How are you following the program? Do you allow yourself treats or are you so strict you end up with cravings? Do you eat only daily points or do you allow yourself the weekly and/or activity points? Do you get your good health guidelines in each day? Do you weigh or measure everything and track everything?
I know that when I blame the program and quit, I regret it. And later realize it wasn't the program, but me, that was to blame.
I was at the Y while writing that. Editing to add.... I ask those questions because if you were doing it one way before, and it has been causing these needs for lots of higher points foods, maybe there's another way to do it. For me, since I eat all the points that are coming to me, I have room for my desserts, which I seem to truly need. If I don't have my treats, I start getting REALLY cravey, and that does not help my situation. I can only talk myself out of the fridge for so many days or hours, and then I'm going to do some damage. So I include treats, I plan them out. One day there was a particularly pointy thing I had planned for dessert, so I pre-tracked it before I even had breakfast, to make SURE I could have it.
The GHGs are so important for feeling full, especially the oils. I'm not sure that I notice a change in weight with the oils, but hair and nails look a whole lot better when I do. I'm not a dairy fan (though I'm a dairy addict), and it's a total fallacy that we get ANY calcium from it (which is why Americans drink so much dairy and are getting more and more osteoporosis), BUT they do ADD other nutrients to things like milk, and those added things are good for us. If I could break my addiction I would just make sure to get those things elsewhere, and leave the dairy behind. (I already get calcium from lots of other places so I don't worry about the lack of calcium I'm absorbing from the dairy...I do NOT do soymilk, as I get enough soy elsewhere and don't want more) So making sure I'm getting the protein and the D and the choline and whatnot is important for my nutrition and sense of satisfaction.

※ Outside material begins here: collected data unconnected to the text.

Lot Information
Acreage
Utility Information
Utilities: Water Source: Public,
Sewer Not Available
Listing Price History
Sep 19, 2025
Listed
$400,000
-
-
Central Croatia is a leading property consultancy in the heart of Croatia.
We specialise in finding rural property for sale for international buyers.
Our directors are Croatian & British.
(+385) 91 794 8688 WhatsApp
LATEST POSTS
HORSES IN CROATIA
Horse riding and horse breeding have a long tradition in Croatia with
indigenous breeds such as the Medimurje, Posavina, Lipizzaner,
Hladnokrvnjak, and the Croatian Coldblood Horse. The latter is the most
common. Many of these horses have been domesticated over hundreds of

I eat a lot of fruits and veggies, and I would never, will never, count a point for them (if I made an apple pie I would count everything in it except for the apples...same with a homemade carrot cake...that's not actually WW's stance on those two things, because they say we can lose control of things like that...but that's what *counting points* is for, LOL). BUT I track them, so I know how many servings of them I'm getting. Right now I'm absolutely obsessed with this frozen cherries and berries thing at Trader Joes; I'm putting them in everything. And I track the amount I'm eating, even if they are zero points. I have to know what I'm doing. That way if I ever go for 6+ weeks without losing a single ounce, doing absolutely everything else right, and the ONLY thing I'm doing "wrong" is getting way over the 5 servings that are the minimum, I know where to look first.

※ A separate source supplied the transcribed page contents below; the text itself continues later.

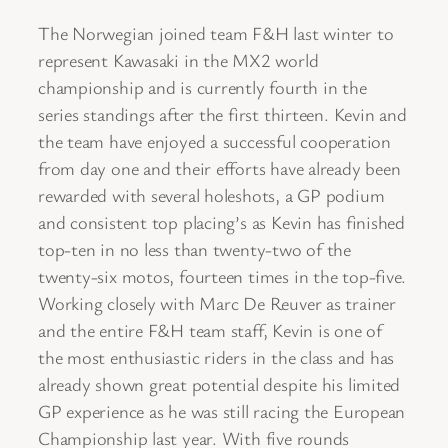
The Norwegian joined team F&H last winter to
represent Kawasaki in the MX2 world
championship and is currently fourth in the
series standings after the first thirteen. Kevin and
the team have enjoyed a successful cooperation
from day one and their efforts have already been
rewarded with several holeshots, a GP podium
and consistent top placing’s as Kevin has finished
top-ten in no less than twenty-two of the
twenty-six motos, fourteen times in the top-five.
Working closely with Marc De Reuver as trainer
and the entire F&H team staff, Kevin is one of
the most enthusiastic riders in the class and has
already shown great potential despite his limited
GP experience as he was still racing the European
Championship last year. With five rounds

So rather than changing programs, I would say to look at how you've been following THIS program, and see if there are ways to perfect what you've been doing. I weigh my salad dressing; put the plate on the scale, zero it out, pour out my 30 grams or 45 or 60, whatever I'm using that night. I weigh everything that has a grams or ounces measurement on the package...I *measure* my olive oil and almost always the dairy milk (though I've found that with skim, the weight is actually about the same as the fluid ounces on the package...if it were whole milk that likely wouldn't work), and that's about all I use a measuring spoon/cup/whatever for. Oh, and my half&half for my coffee. And my sugar for my coffee. And that's all I can think of.
So I would tighten things up, or just look to see if there are areas that you can tighten up, and go from there.
The thing you don't want to do is simply quit. You likely know what will happen if you quit. DH and I were talking about our losses tonight, and I was empathizing with how long it's taking for him (he's a naturally slow loser, and it's been made worse by this pituitary tumor he's been dealing with for a few years now), and I was telling him that if he quit, probably our leader would simply die (she loves him) and half the class would think seriously about quitting themselves. But he doesn't want to quit, because he KNOWS what would happen. As I said to him, with us, I would refind my 220.8 quickly and probably meet 250, and he would probably find out what 400 feels like (which would be an all time high for him). No one wants that, so...quitting isn't an option for us.
I wish you the best of luck, and hope you had nourishment while reading my ridiculously long post.